Torniamo indietro, agli attimi precedenti lo sparo fatale. Secondo l’indagato, “la pistola era ben visibile” e “l’aveva presa per scherzare”. Ma appena impugnata, “era partito il colpo letale”. La pistola era priva del tappo rosso, ma Caiafa “diceva di aver pensato fosse finta“. Stando a lui, si sarebbe reso contro del contrario “solo al momento dello sparo”. Quando “aveva visto il sangue di Arcangelo a terra“. A sostegno di questo, aggiunge: “Tutto il gruppo di amici (…) aveva visto l’arma”, e tutti “erano consapevoli del gioco che stavano facendo lui e Correra Arcangelo”. Dettaglio non secondario, per Caiafa la vittima “lo sfidava a sparare, mostrando il petto”. In quegli istanti, tutti avrebbero guardato nella loro direzione. Esploso il colpo, gli avrebbero urlato “cosa hai fatto”. Il gip sottolinea il contrasto tra queste parole e quelle dei ragazzi presenti. “Dunque – osserva il magistrato -, sarebbero state false tutte le dichiarazioni rese dai giovani sentiti che avevano riferito di non aver visto alcuna arma e, anzi, di non aver visto neanche il momento dell’esplosione del colpo”. Le versioni fornite dai testimoni, a loro volta, sono ritenute “inverosimili” e “reticenti”.

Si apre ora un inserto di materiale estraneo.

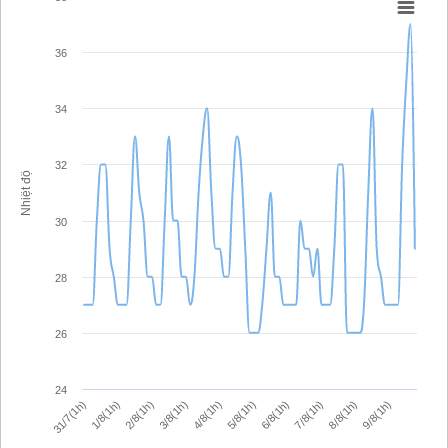
36
34
32
Nhiệt độ
30
28
26
24
3/8(1h)
4/8(1h)
5/8(1h)
6/8(1h)
7/8(1h)
31/7(1h)
8/8(1h)
1/8(1h)
9/8(1h)
2/8(1h)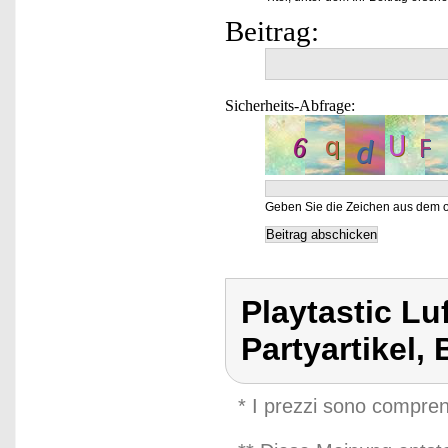
Beitrag:
Sicherheits-Abfrage:
Geben Sie die Zeichen aus dem o
Playtastic Lu
Partyartikel, 
* I prezzi sono compren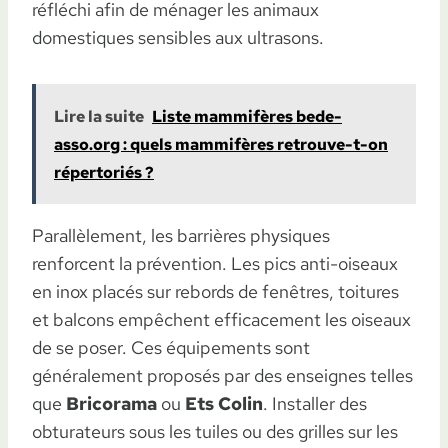
réfléchi afin de ménager les animaux
domestiques sensibles aux ultrasons.
Lire la suite
Liste mammifères bede-
asso.org : quels mammifères retrouve-t-on
répertoriés ?
Parallèlement, les barrières physiques
renforcent la prévention. Les pics anti-oiseaux
en inox placés sur rebords de fenêtres, toitures
et balcons empêchent efficacement les oiseaux
de se poser. Ces équipements sont
généralement proposés par des enseignes telles
que
Bricorama
ou
Ets Colin
. Installer des
obturateurs sous les tuiles ou des grilles sur les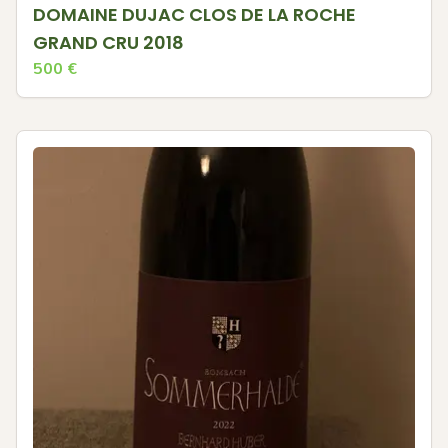
DOMAINE DUJAC CLOS DE LA ROCHE
GRAND CRU 2018
500
€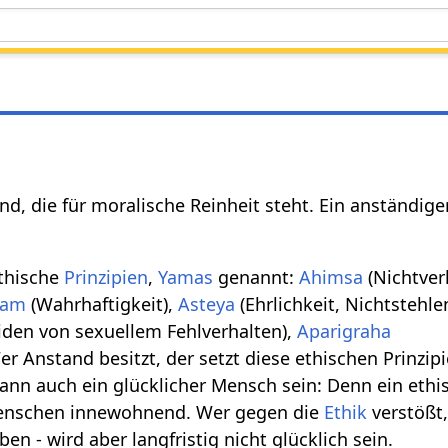
nd, die für moralische Reinheit steht. Ein anständig
ethische
Prinzipien
,
Yamas
genannt:
Ahimsa
(Nichtver
yam
(Wahrhaftigkeit),
Asteya
(Ehrlichkeit, Nichtstehle
den von sexuellem Fehlverhalten),
Aparigraha
er Anstand besitzt, der setzt diese ethischen Prinzip
nn auch ein glücklicher Mensch sein: Denn ein ethi
enschen innewohnend. Wer gegen die
Ethik
verstößt
ben - wird aber langfristig nicht glücklich sein.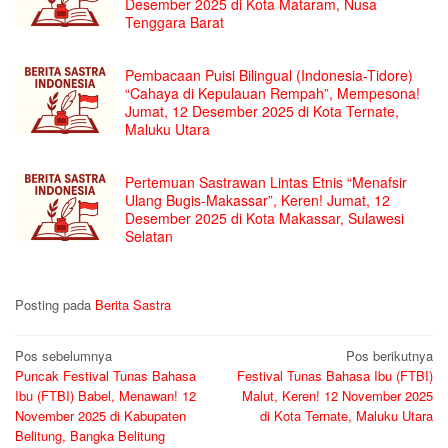
Desember 2025 di Kota Mataram, Nusa
Tenggara Barat
Pembacaan Puisi Bilingual (Indonesia-Tidore)
“Cahaya di Kepulauan Rempah”, Mempesona!
Jumat, 12 Desember 2025 di Kota Ternate,
Maluku Utara
Pertemuan Sastrawan Lintas Etnis “Menafsir
Ulang Bugis-Makassar”, Keren! Jumat, 12
Desember 2025 di Kota Makassar, Sulawesi
Selatan
Posting pada
Berita Sastra
Navigasi
Pos sebelumnya
Pos berikutnya
Puncak Festival Tunas Bahasa
Festival Tunas Bahasa Ibu (FTBI)
pos
Ibu (FTBI) Babel, Menawan! 12
Malut, Keren! 12 November 2025
November 2025 di Kabupaten
di Kota Ternate, Maluku Utara
Belitung, Bangka Belitung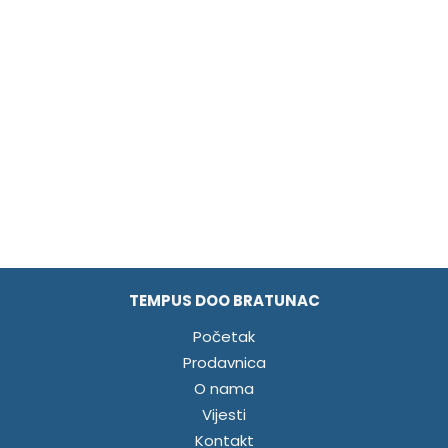
TEMPUS DOO BRATUNAC
Početak
Prodavnica
O nama
Vijesti
Kontakt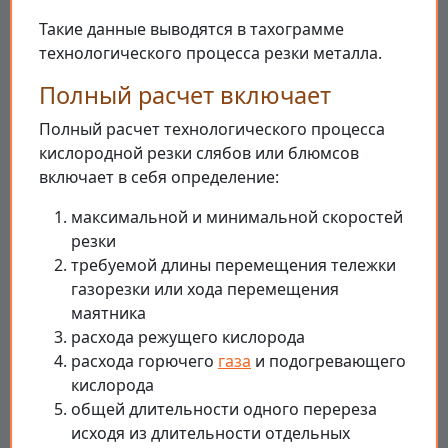
Такие данные выводятся в тахограмме
технологического процесса резки металла.
Полный расчет включает
Полный расчет технологического процесса
кислородной резки слябов или блюмсов
включает в себя определение:
максимальной и минимальной скоростей
резки
требуемой длины перемещения тележки
газорезки или хода перемещения
маятника
расхода режущего кислорода
расхода горючего
газа
и подогревающего
кислорода
общей длительности одного перереза
исходя из длительности отдельных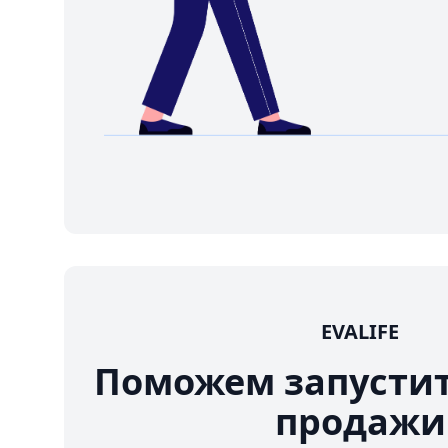
EVALIFE
Поможем запусти
продажи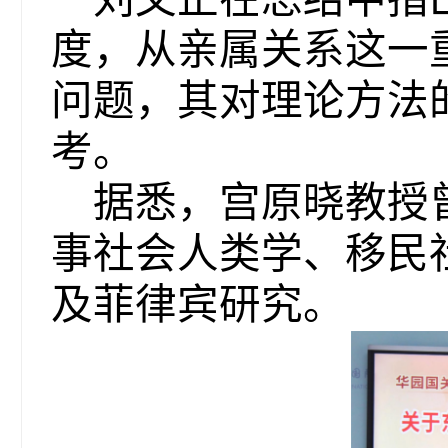
度，从亲属关系这一
问题，其对理论方法
考。
据悉，宫原晓教授
事社会人类学、移民
及菲律宾研究。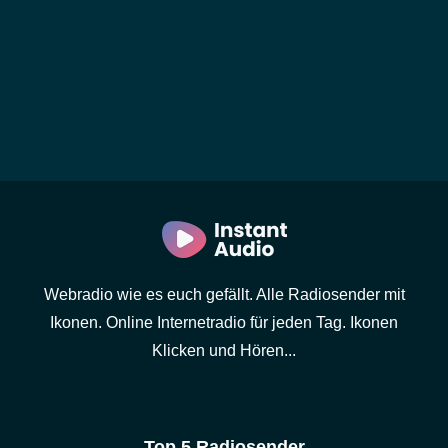
Webradio wie es euch gefällt. Alle Radiosender mit
Ikonen. Online Internetradio für jeden Tag. Ikonen
Klicken und Hören...
Top 5 Radiosender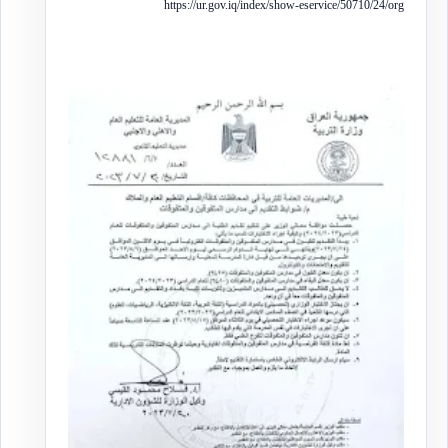
https://ur.gov.iq/index/show-eservice/50710/24/org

Non convince il giudice neppure il racconto di Caiafa. “Ha riferito di essersi allontanato dall’ospedale, perché spaventato eppure – considera – , in quel frangente, nella più totale disperazione derivante dall’aver cagionato la morte di un amico fraterno, aveva avuto la lucidità di chiedere allo zio di recarsi sul luogo del fatto per recuperare, oltre al
motorino, proprio l’arma, frettolosamente abbandonata per strada”. Si chiede retoricamente il gip: “Che senso avrebbe avuto recuperare quell’arma e spingere lo zio a commettere a sua volta il delitto di porto di arma abusiva, se quell’arma fosse stata rinvenuta per caso sulla pubblica via e non fosse stata riconducibile (…) proprio a quei ragazzi e a chi quei ragazzi li aveva armati”. E poi ancora: “Perché liberarsi degli abiti indossati”. Insomma tutta la condotta dell’indagato, dopo il fatto, dimostrerebbe “che quell’arma non era stata trovata per caso e che tantomeno era stata ritenuta un’arma giocattolo”. Oltre il gip non può spingersi, sul “fatto omicidiario non contestato”. Su quello sono in corso altri accertamenti, per fare chiarezza.